**EXERCISE PROMPT**
What is needed is a faithful copy of all the entries, with no pictures in it.

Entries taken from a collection
*** Block opens ***

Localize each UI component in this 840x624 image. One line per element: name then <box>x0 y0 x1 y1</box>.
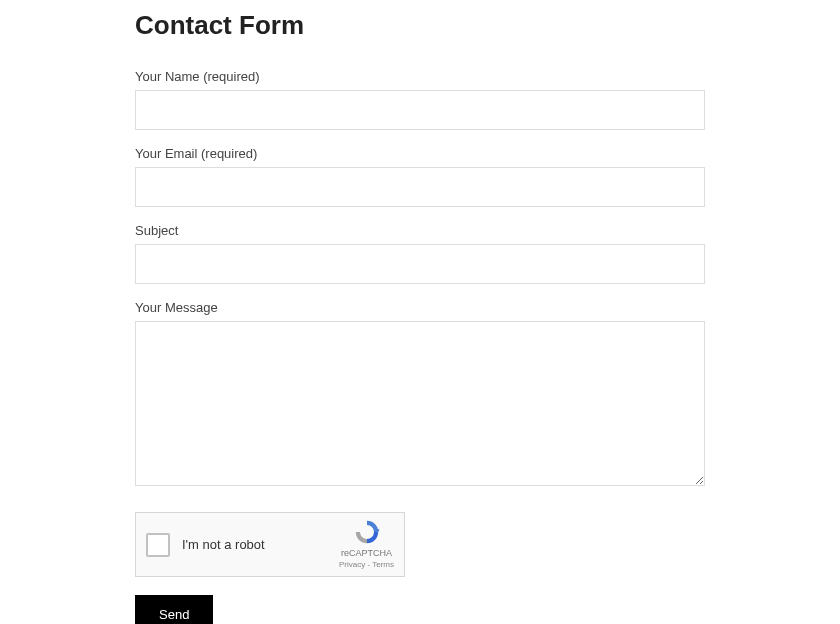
name-input[interactable] <box>135 90 705 130</box>
send-button[interactable]: Send <box>135 595 213 624</box>
subject-group: Subject <box>135 223 705 284</box>
message-group: Your Message <box>135 300 705 490</box>
subject-label: Subject <box>135 223 705 238</box>
recaptcha-checkbox[interactable] <box>146 533 170 557</box>
name-label: Your Name (required) <box>135 69 705 84</box>
message-label: Your Message <box>135 300 705 315</box>
recaptcha-brand-text: reCAPTCHA <box>341 548 392 560</box>
page-title: Contact Form <box>135 10 705 41</box>
recaptcha-branding: reCAPTCHA Privacy - Terms <box>339 518 394 570</box>
recaptcha-widget: I'm not a robot reCAPTCHA Privacy - Term… <box>135 512 405 577</box>
email-input[interactable] <box>135 167 705 207</box>
subject-input[interactable] <box>135 244 705 284</box>
contact-form: Your Name (required) Your Email (require… <box>135 69 705 624</box>
message-textarea[interactable] <box>135 321 705 486</box>
recaptcha-links[interactable]: Privacy - Terms <box>339 560 394 570</box>
recaptcha-label: I'm not a robot <box>182 537 339 552</box>
email-group: Your Email (required) <box>135 146 705 207</box>
email-label: Your Email (required) <box>135 146 705 161</box>
name-group: Your Name (required) <box>135 69 705 130</box>
recaptcha-icon <box>353 518 381 546</box>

*** Block closes ***

**SOLUTION**
Localize each UI component in this 840x624 image. One line per element: name then <box>x0 y0 x1 y1</box>.
name-input[interactable] <box>135 90 705 130</box>
send-button[interactable]: Send <box>135 595 213 624</box>
subject-group: Subject <box>135 223 705 284</box>
message-group: Your Message <box>135 300 705 490</box>
subject-label: Subject <box>135 223 705 238</box>
recaptcha-checkbox[interactable] <box>146 533 170 557</box>
name-label: Your Name (required) <box>135 69 705 84</box>
message-label: Your Message <box>135 300 705 315</box>
recaptcha-brand-text: reCAPTCHA <box>341 548 392 560</box>
page-title: Contact Form <box>135 10 705 41</box>
recaptcha-branding: reCAPTCHA Privacy - Terms <box>339 518 394 570</box>
recaptcha-widget: I'm not a robot reCAPTCHA Privacy - Term… <box>135 512 405 577</box>
email-input[interactable] <box>135 167 705 207</box>
subject-input[interactable] <box>135 244 705 284</box>
contact-form: Your Name (required) Your Email (require… <box>135 69 705 624</box>
message-textarea[interactable] <box>135 321 705 486</box>
recaptcha-links[interactable]: Privacy - Terms <box>339 560 394 570</box>
recaptcha-label: I'm not a robot <box>182 537 339 552</box>
email-group: Your Email (required) <box>135 146 705 207</box>
email-label: Your Email (required) <box>135 146 705 161</box>
name-group: Your Name (required) <box>135 69 705 130</box>
recaptcha-icon <box>353 518 381 546</box>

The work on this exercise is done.